Per quella Castelvolturno dove i missionari con casa madre a Verona dal 2004 portano avanti la «Casa del bambino», un asilo e doposcuola per bambini figli di immigrati. «La cultura comboniana mi appartiene - ha raccontato Saviano -. Mio nonno Carlo leggeva sempre Nigrizia e io ho imparato a conoscere figure come padre Zanotelli o padre Poletti fin da bambino». E’ stato proprio quel profugo del giornale comboniano, quel direttore epurato dopo un articolo scomodo sul traffico d’armi, quell’Alex Zanotelli che l’Africa l’ha ritrovata a Napoli, a introdurlo. Hanno applaudito Saviano per due minuti, tutti in piedi, i «cittadini qualunque» di Verona «Voi uomini del Nord», li ha definiti quel prete che ha ancora l’accento trentino di dove è nato. «Mi piace questo dei comboniani - ha detto Saviano -. Che diventano parte di dove vivono». E hanno molto da dividere e condividere, Saviano e i comboniani. Si sanno indignare. Ha raccontato di quella Castelvolturno che Africa lo è diventata non solo per l’arrivo in massa degli immigrati nigeriani.

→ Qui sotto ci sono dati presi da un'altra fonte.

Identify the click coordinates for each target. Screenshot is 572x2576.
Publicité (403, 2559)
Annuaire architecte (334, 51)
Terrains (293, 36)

Ma, ancora prima, per quella camorra che travestita sotto improbabili speculazioni immobiliari si mangiava il territorio e la dignità delle persone. «I comboniani, che sono dei missionari, hanno un presidio in Italia. E’ a Castevolturno, che è Africa. I nigeriani sono arrivati a controllare il traffico della prostituzione e della droga. I casalesi se ne sono accorti subito. Non li volevano. Hanno bruciato le case di chi gliele affittava, hanno fatto volantini di minaccia. "E’ iniziata la caccia all’africano". Gli africani andavano bene per raccogliere i pomodori, ma dovevano stare lontano dal centro del paese». Ecco dove Castelvolturno spesso è vicino a Verona. «I comboniani sono come sabbia in questo ingranaggio». Ha fatto degli accenni alla Lega, Roberto Saviano.
La fila vuota riservata al Comune (Sartori)
La fila vuota riservata al Comune (Sartori)
Non ha dimenticato alcuni commenti del Carroccio dopo la strage di Castelvolturno del 2008, quella in cui i casalesi ammazzarono un pregiudicato e sei africani. «La Lega non ha ancora capito che non si deve combattere ma si deve costruire con la parte sana degli stranieri». Ha lanciato una sorta di appello agli immigrati. «Vi prego, non lasciateci soli con i leghisti, ma non riferite quello che ho detto, altrimenti pensano che io ce l’abbia con loro». Mezzora prima aveva parlato della cittadinanza. «La cittadinanza - ha detto - è generata dall’impegno, dalla condivisione, dalla voglia di stare assieme ». Eppure ieri sera chi lo ha nominato cittadino onorario evidentemente di impegni ne aveva altri, da condividere con lui non aveva nulla e non aveva voglia di starci assieme. Mentre i «cittadini qualunque» alla fine lo hanno applaudito per cinque minuti.